I am conducting some nonlinear optimization using multivariate probabilities as my objective function. I've spent hours thinking I had issue with the optimization algorithm, but actually I've tracked the bug down to the use of the mvtnorm
package.
library(mvtnorm)
pmvnorm(
lower = c(-1.281552 , 7.089083, 0.5193308),
upper = c(-1.200552, Inf, Inf),
corr = diag(1, nrow =3)
)
If you excecute this code, every 10-20 times it will return NaN
as opposed to 3.047822e-15
.
Why is this the case? Can anyone enlighten me? Also, is there an alternative to mvtnorm::pmvnorm()

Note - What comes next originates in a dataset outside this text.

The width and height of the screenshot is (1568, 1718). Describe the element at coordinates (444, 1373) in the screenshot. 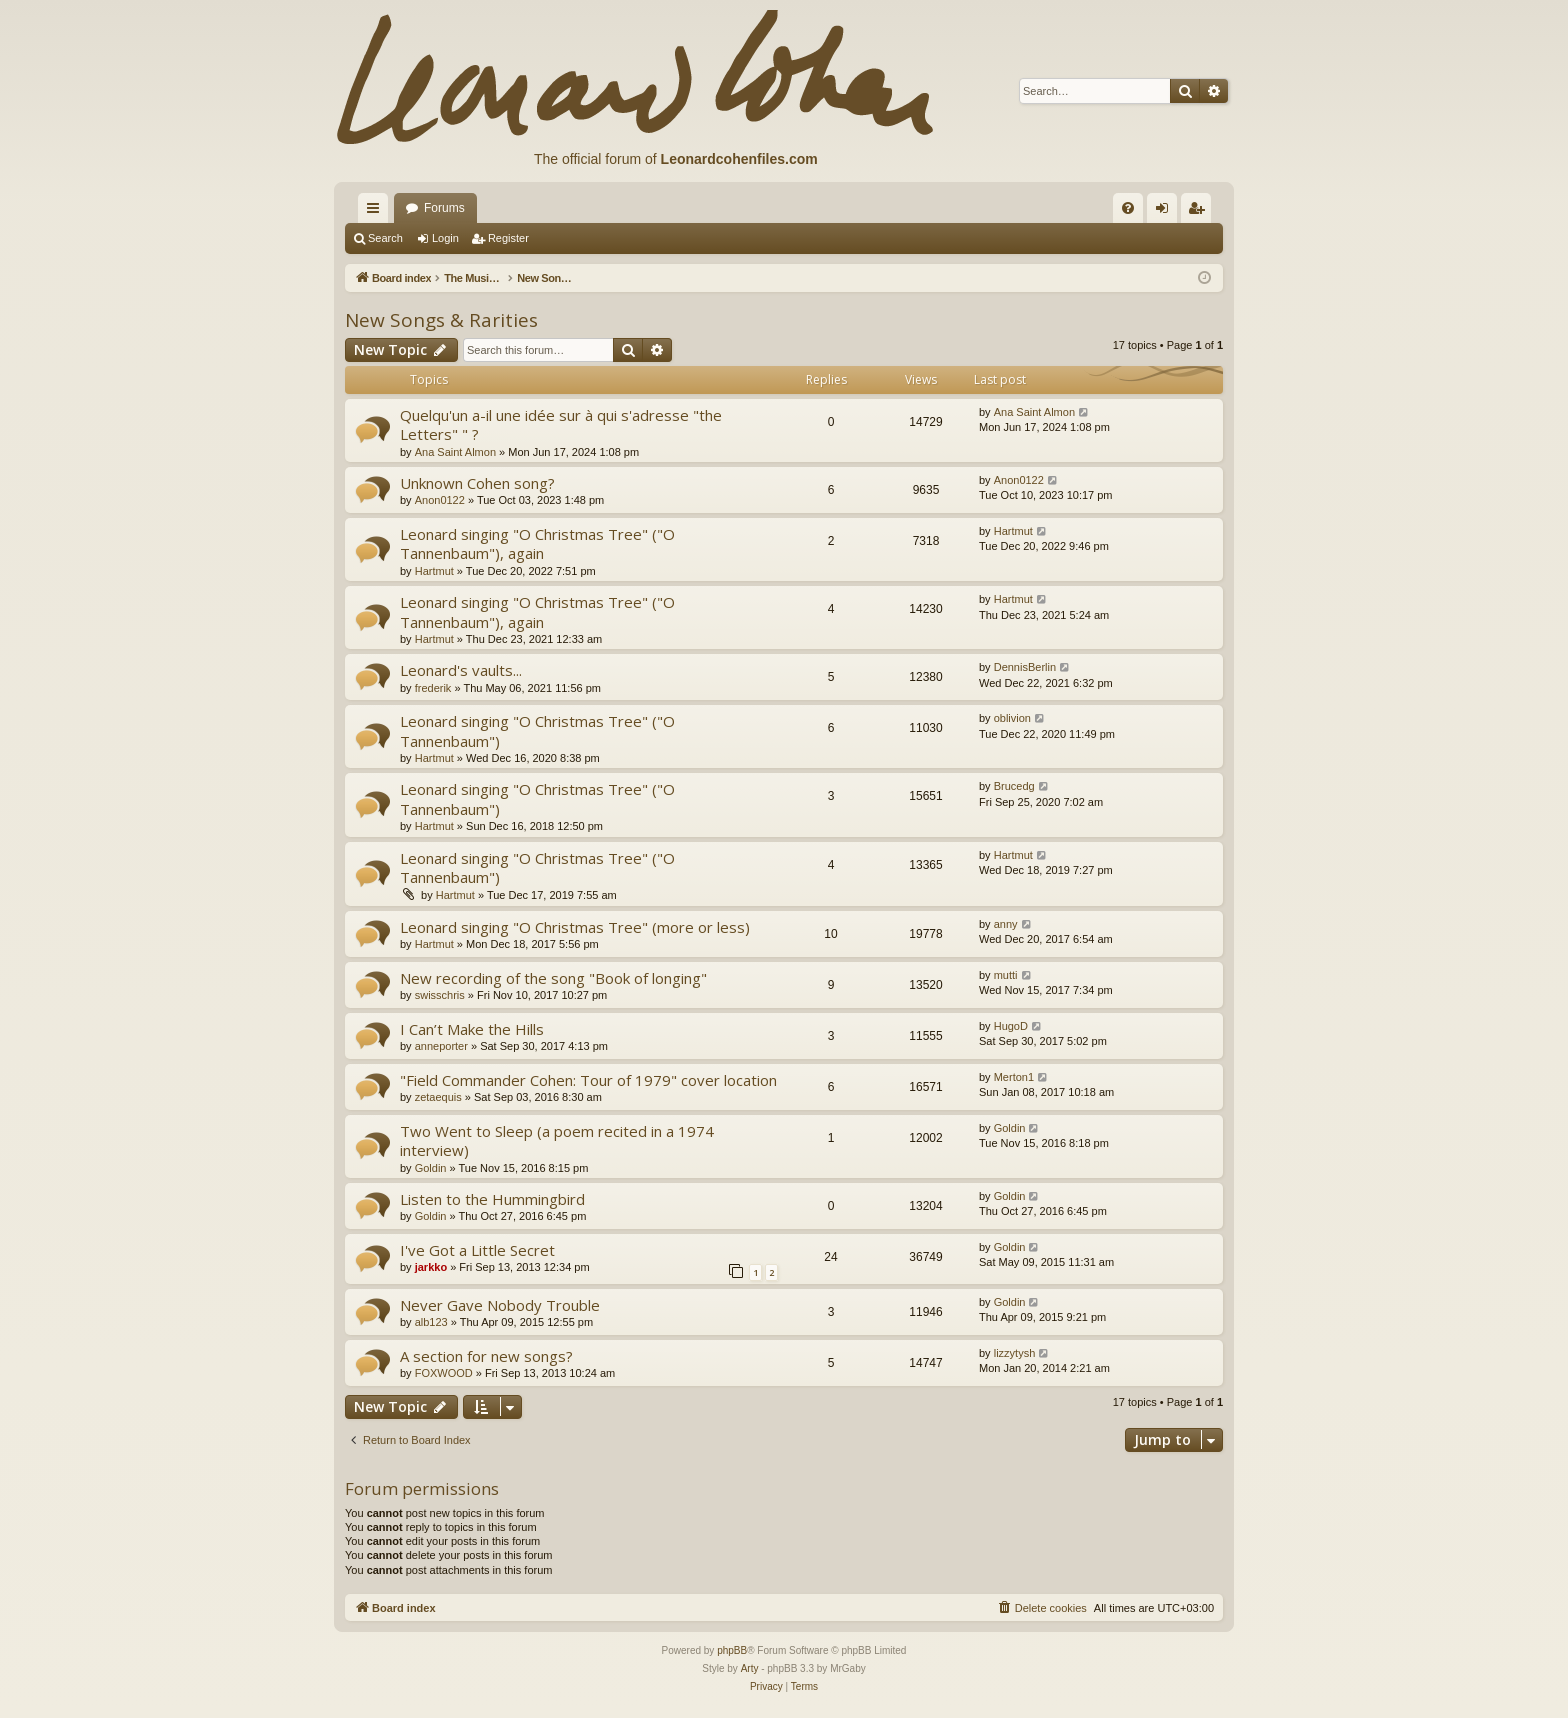 I see `FOXWOOD` at that location.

that will prevent this type of instability?
Edit:
R version 4.3.1 (2023-06-16) Platform: x86_64-pc-linux-gnu (64-bit) Running under: Red Hat Enterprise Linux
Matrix products: default BLAS: /usr/lib64/libblas.so.3.4.2 LAPACK: /usr/lib64/liblapack.so.3.4.2
locale: [1] LC_CTYPE=en_US.UTF-8 LC_NUMERIC=C LC_TIME=en_US.UTF-8 LC_COLLATE=en_US.UTF-8
[5] LC_MONETARY=en_US.UTF-8 LC_MESSAGES=en_US.UTF-8 LC_PAPER=en_US.UTF-8 LC_NAME=C
[9] LC_ADDRESS=C LC_TELEPHONE=C LC_MEASUREMENT=en_US.UTF-8 LC_IDENTIFICATION=Ctime zone: America/New_York tzcode source: system (glibc)
attached base packages: [1] stats graphics grDevices utils datasets methods base
other attached packages: [1] mvtnorm_1.2-4
loaded via a namespace (and not attached): [1] compiler_4.3.1 tools_4.3.1 rstudioapi_0.16.0
I can't claim to know much about the Genz-Bretz algorithm, but I recently ported mvt.f
to C/SAS so I've been staring at its code for quite some time.

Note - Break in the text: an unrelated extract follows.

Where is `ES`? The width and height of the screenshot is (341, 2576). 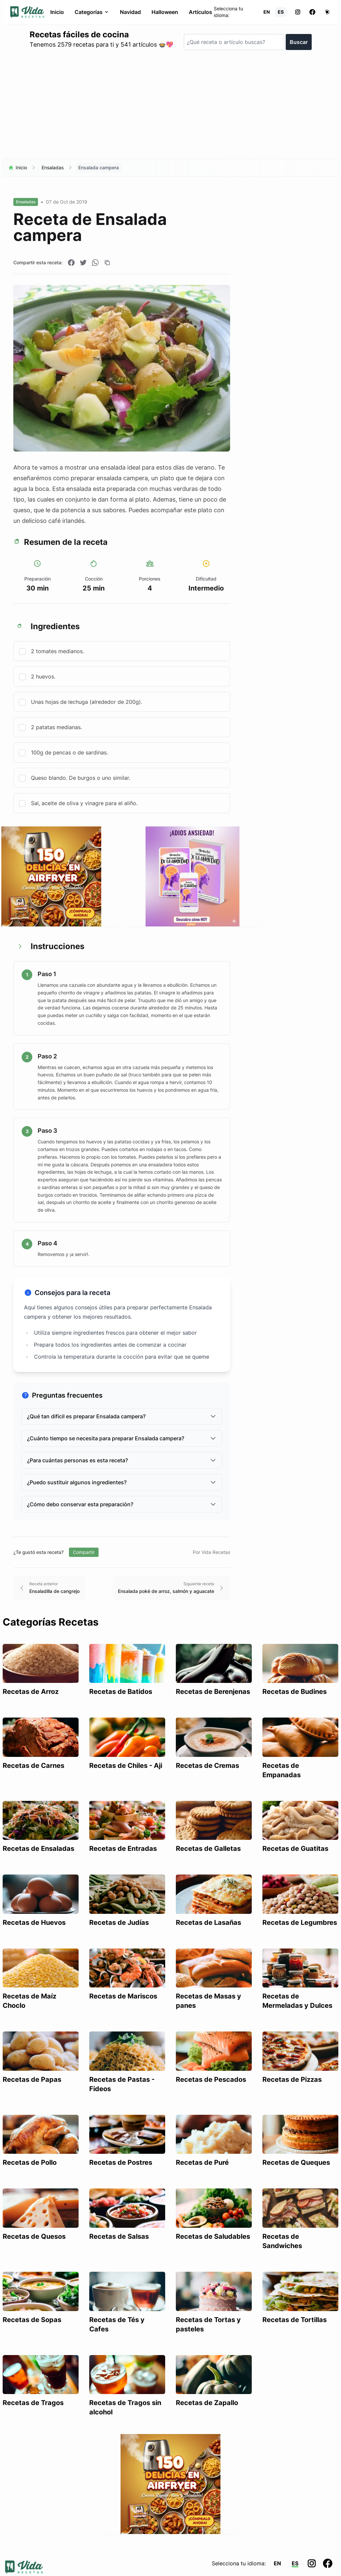 ES is located at coordinates (281, 12).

The result of this routine depends on pseudo-random number generation through Monte Carlo lattice scrambling -- whatever that means -- hence your issue only occurs for certain seeds. Very specifically this is the offending line:
Y(ND) = MVPHNV( DI + W(ND)*( EI - DI ) )
MVPHNV
is actually a wrapper for R's qnorm
inverse normal CDF function. Because you start the integration in one of your variates from a pretty extreme value the remaining density is already dangerously close to machine epsilon:
prt <- function(x, d=30) sprintf(paste0("%.", d, "f"), x)
p <- pnorm(7.089083)
#> 1
## Not *exactly* 1 however [see also pnorm(..., lower.tail = FALSE)]
prt(p)
#> "0.999999999999324984401027904823"
The Genz-Bretz algorithm perturbs these variates through W(ND)
, DI
and EI
above, which in some cases causes it to veer even closer to 1. Eventually the following happens:
qnorm(1) ## Or within machine epsilon of 1
#> Inf
This isn't handled downstream, and a few additions/multiplications later the result becomes NaN
from which it never recovers.
Now, this is indeed a bug in mvtnorm
since it doesn't address this edge case correctly, but the underlying issue is that you're trying to do calculations for which the accuracy might be questionable to start with. The "true" answer is within an order of magnitude above machine epsilon, and it having an error of zero is most likely an underflow in the first place. You really can't go much further out into the tails either before you run into problems in general:
prt(pnorm(8.17)) ## Still not exactly 1
#> 0.999999999999999888977697537484
pnorm(8.17) == pnorm(8.29) ## But 8.17 == 8.29?!
#> TRUE
prt(pnorm(8.30))
#> 1.000000000000000000000000000000
The calculation with lower.tail = FALSE
is a little bit more accurate here but will be worse in the other direction. This is also the reason why mvtnorm::Miwa
won't integrate out to infinity in your case; computers simply don't have infinite precision.